Bringing Down the Master’s House
Jack Halberstam on Vertiginous Capital and Kavanaugh
How do we bring down the master’s house? What tools are available to us that do not benefit the very system we are railing against? These were the central questions of professor J. Jack Halberstam’s fourth and final keynote address of the Global Critical Pedagogies Conference, hosted by the Amsterdam Centre for Globalisation Studies (ACGS). [1]
The lecture, titled “Anarchitecture, Bewilderment and Critical Pedagogies”, covered a wide array of subjects, diverging in many—at times hard to follow—directions. Audre Lorde’s infamous quote: “For the master’s tools will never dismantle the master’s house” (1984), however, provided something tangible to hold on to during the one-hour event. Halberstam invited the audience to focus on the second, lesser-considered part of this quote; to emphasise the challenges faced in dismantling the master’s house.
In this context, Halberstam made clear, the master’s house is our era of neoliberalism and white patriarchy, in which “every day a new travesty of justice, a new police-authored crime, a new violent executive order is issued on behalf of those who have everything against the many who are divided and conquered”. Thinking with Lorde’s quote, Halberstam posited that often, in endeavoring to resist, we become deeply emerged in and attached to strategies that do not have the desired outcome. For him, this is because we use the tools of a system designed to benefit the people we are working against.
While Halberstam offered a list of possibilities — become illegible, become bewildering, tear it all down — they do not seem to give us much to work with.
Introduced here was the concept of vertiginous capital. While Halberstam did not define this concept, he did explain what it does: vertiginous capital makes things move so fast that we do not have time to properly identify the systems of oppression that hold us and twist our strategies of resistance back upon us. One example of a vertiginous process he offered was gay marriage, which despite having become a global concern, he argues, has lead only to assimilation and “changed nothing in terms of class and the lives of queer people (of colour); ultimately leaving the same people out in the cold.”
The question then becomes: What other strategies do we have? While Halberstam offered a list of possibilities — become illegible, become bewildering, tear it all down — they do not seem to give us much to work with. After someone in the crowd pointed this out, he replied that for one, we have “a little thing called queer theory.” To illustrate how queer theory might function as an alternative strategy, while simultaneously providing an example of a way the master’s tools have failed to bring down the master’s house, Halberstam then introduced the Brett Kavanaugh case to the discussion.
Brett Kavanaugh is a prime example of someone who could not be stopped by the system, because the system works so well for him. After Kavanaugh was nominated by President Trump to become Associate Justice of the Supreme Court, professor Christine Blasey Ford testified in a hearing that he had sexually assaulted her in high school. She was then followed by two other women who also spoke about sexual misconduct on his part. Despite these painful efforts, the Judiciary Committee that questioned both Blasey Ford and Kavanaugh still voted to send the nomination to the floor and the Senate subsequently voted to confirm his nomination to the Supreme Court.
Following Halberstam’s argument, Blasey Ford’s resistance proved futile in trying to stop Kavanaugh from securing a position on the Supreme Court because it forms part of the master’s toolbox. The judiciary system can only ever work in favour of the master’s house, and its inhabitants — like Kavanaugh.

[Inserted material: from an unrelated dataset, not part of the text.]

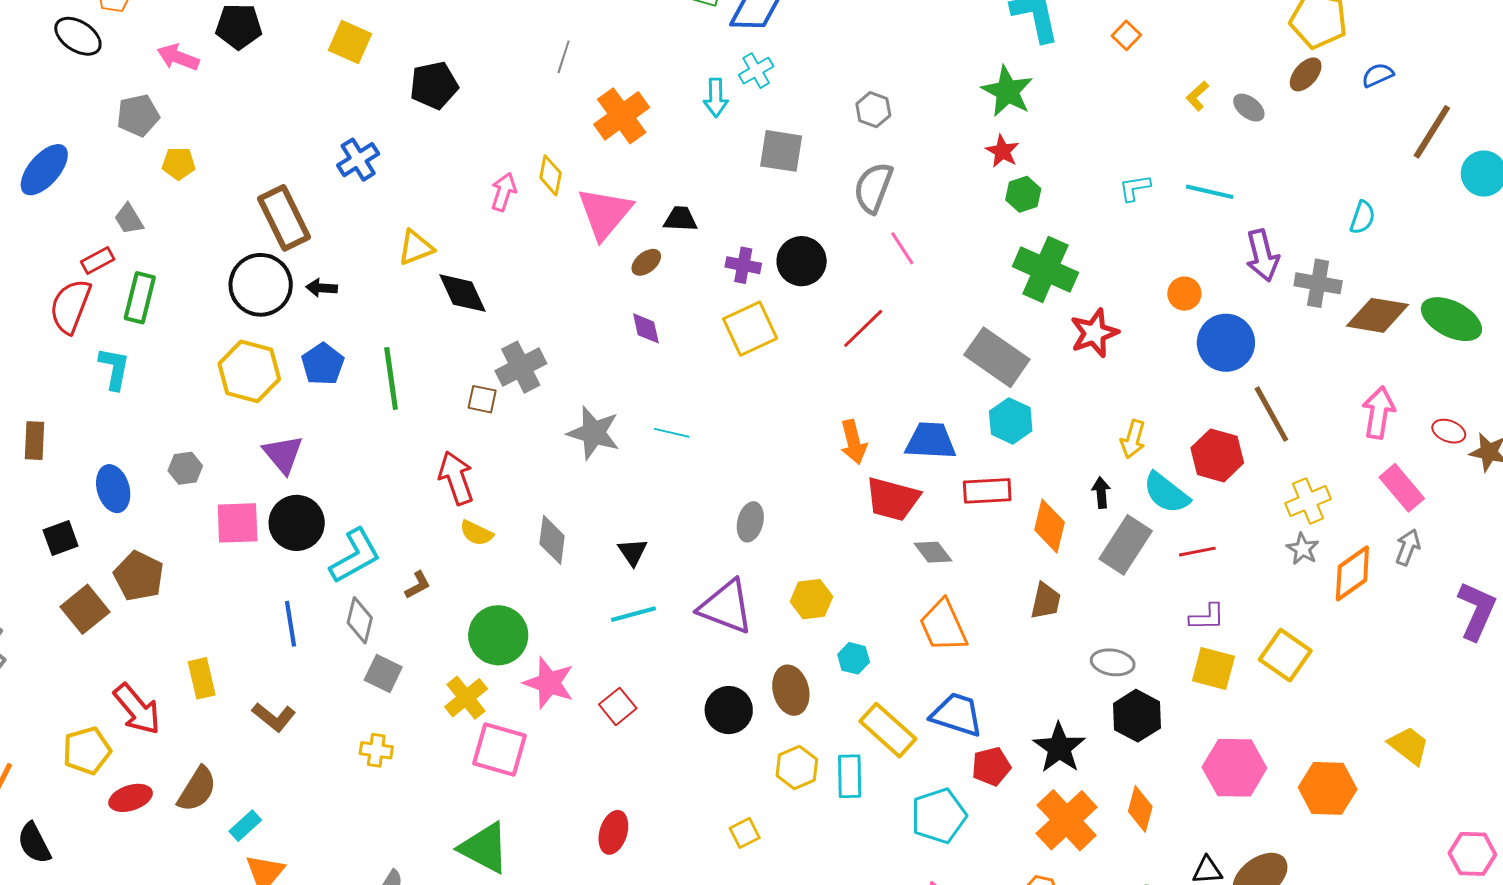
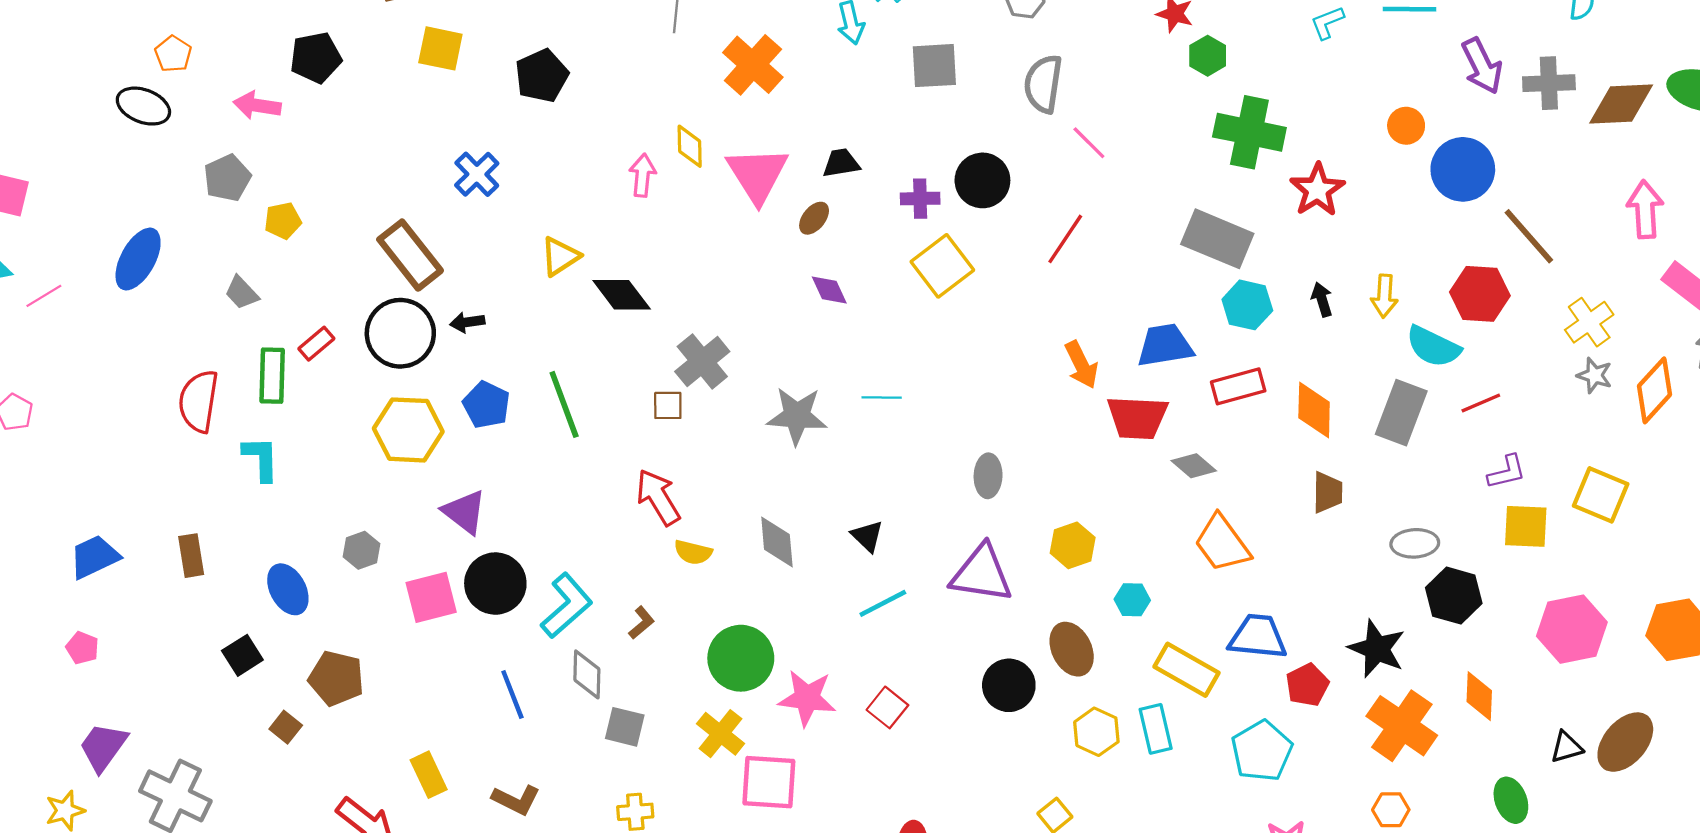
red rectangle: (98, 261) -> (316, 344), moved
black arrow: (1101, 493) -> (1322, 299), moved
brown square: (85, 609) -> (286, 727), size x0.6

Halberstam argued that the the strategy of trying to take Kavanaugh down for what he did as a teenager is ultimately ineffective, because “what he did as a teenager is what they all did”. Inevitably, the next man lining up will have a similar history. While we seem to be under the impression that Kavanaugh’s is an extreme case, an instance of toxic masculinity, Halberstam suggested that we might use the tools of queer theory to understand that it is actually a form of ‘everyday’ normative masculinity embedded in heteronormativity. That, according to him, is what we should really be critiquing, but has never taken hold.

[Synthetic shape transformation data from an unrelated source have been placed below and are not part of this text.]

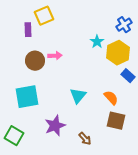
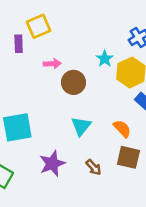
pink arrow: (55, 56) -> (52, 64), moved
brown circle: (35, 61) -> (73, 82), moved
brown arrow: (85, 139) -> (93, 167), moved

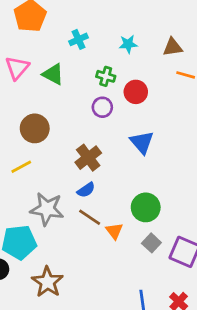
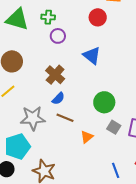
green triangle: (53, 74) -> (17, 19), size x1.4
green cross: (106, 76) -> (48, 17), moved
red circle: (136, 92) -> (98, 17), moved
orange triangle: (114, 231) -> (87, 137), moved, turned 40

Although the lecture as a whole sometimes provided little room to get a firm grip on how the disparate strands tied together, this final example – and with it the final message – was not only clear, but also inspiring and disruptive in the best possible sense. It is time to find new weak spots and most of all different tools, to collectively unbuild the master’s house.

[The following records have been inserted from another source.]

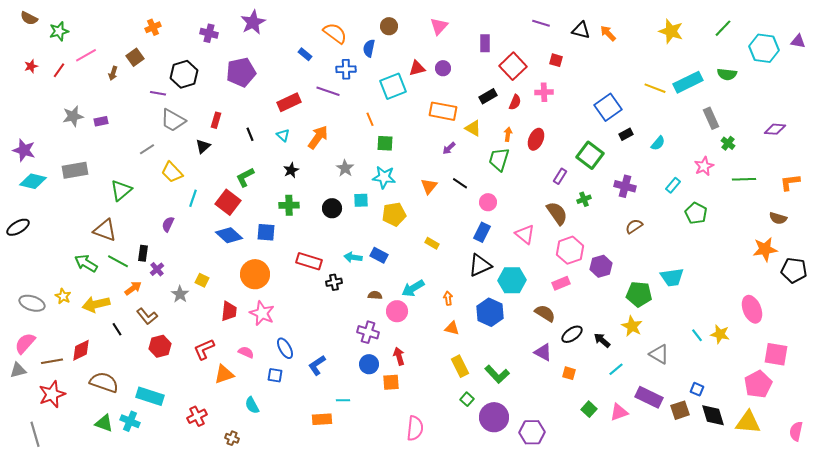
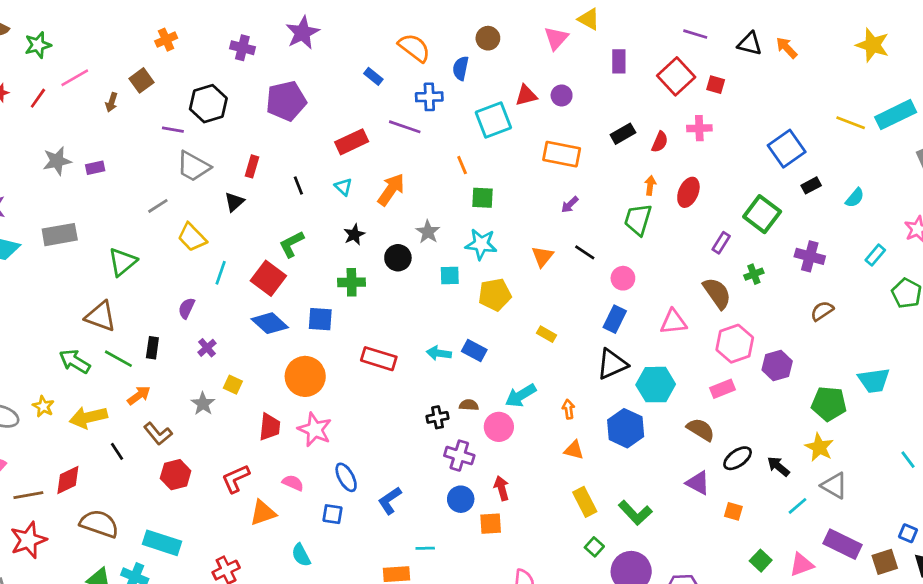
red square: (513, 66) -> (676, 76), moved
yellow triangle: (473, 128) -> (589, 19), moved
black circle: (332, 208) -> (398, 258), moved
pink triangle: (525, 234) -> (673, 322), turned -45
purple cross: (157, 269) -> (207, 348), moved
black cross: (334, 282) -> (437, 417), moved
gray triangle: (659, 354) -> (834, 486), moved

- Halberstam is a full professor in both the Department of English and Comparative Literature and the Institute for Research on Women, Gender and Sexuality at Columbia University in New York, NY. His books include Female Masculinity (Duke UP, 1998), The Queer Art of Failure (Duke UP, 2011), Gaga Feminism: Sex, Gender and The End of Normal (Beacon Press, 2012) and, most recently, Trans*: A Quick and Quirky Account of Gender Variance (University of California Press, 2018).